From: Jason Pickering [mailto:jason.p.pickering@gmail.com]
Sent: 26 July 2010 11:53
To: Lemarchand, Johan
Cc: Knut Staring; Bob Jolliffe; dhis2-devs@lists.launchpad.net
Subject: Re: [Dhis2-devs] Info on GIS development

Hi Johan and Bob,

Johan, you are indeed correct that the generalization process may
remove the "cartographic intricacies", but this is very likely because
the generalization is performed either on geographical data where
there is no topological relationships between objects, or the
generalization process does not respect the topology when it is
performed.

It would be possible to generalize a given set of polygons without
affecting their intrinsic topological relationships, but much more
care needs to be exercised when the generalization is performed. This
generalization could take place by removing unnecessary points
(simplification) and/or by reducing the precision of the data.

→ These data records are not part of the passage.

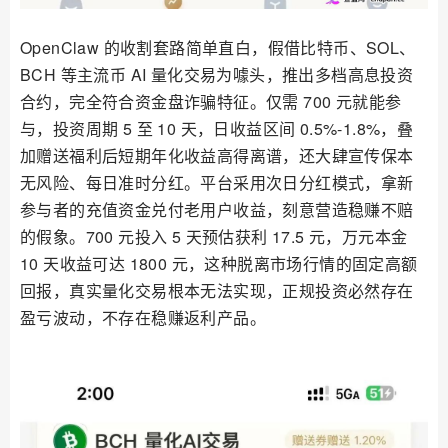
OpenClaw 的收割套路简单直白，假借比特币、SOL、
BCH 等主流币 AI 量化交易为噱头，推出多档高息投资
合约，完全符合资金盘诈骗特征。仅需 700 元就能参
与，投资周期 5 至 10 天，日收益区间 0.5%-1.8%，叠
加赠送福利后短期年化收益高得离谱，还大肆宣传保本
无风险、每日准时分红。平台采用次日分红模式，拿新
参与者的充值资金兑付老用户收益，刻意营造稳赚不赔
的假象。700 元投入 5 天预估获利 17.5 元，万元本金
10 天收益可达 1800 元，这种脱离市场行情的固定高额
回报，真实量化交易根本无法实现，正规投资必然存在
盈亏波动，不存在稳赚返利产品。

Ultimately the point in doing this is to decrease the "bulk" of the
data that is presented to the client. I can imagine that a data set of
100 points with 15 decimals would behave more or less the same as a
dataset of 1000 points with 6 decimals (just guessing here). My point
is that there is a certain payload associated with each dataset.
Typically, server side processing in the form of processing the GIS
layer to an image would be employed. However, since we are using
vector data on the client side, the data should be preprocessed in
order to preserve these cartographic details that are important, as
automated simplification routines normally do not handle this. The
result being that the payload of the layer has been decreased to a
point that is "acceptable" to users. I am sceptical about whether this
step will be possible to automate at all for reasonably complex
polgyon layers (i.e districts) that DHIS typically deals with.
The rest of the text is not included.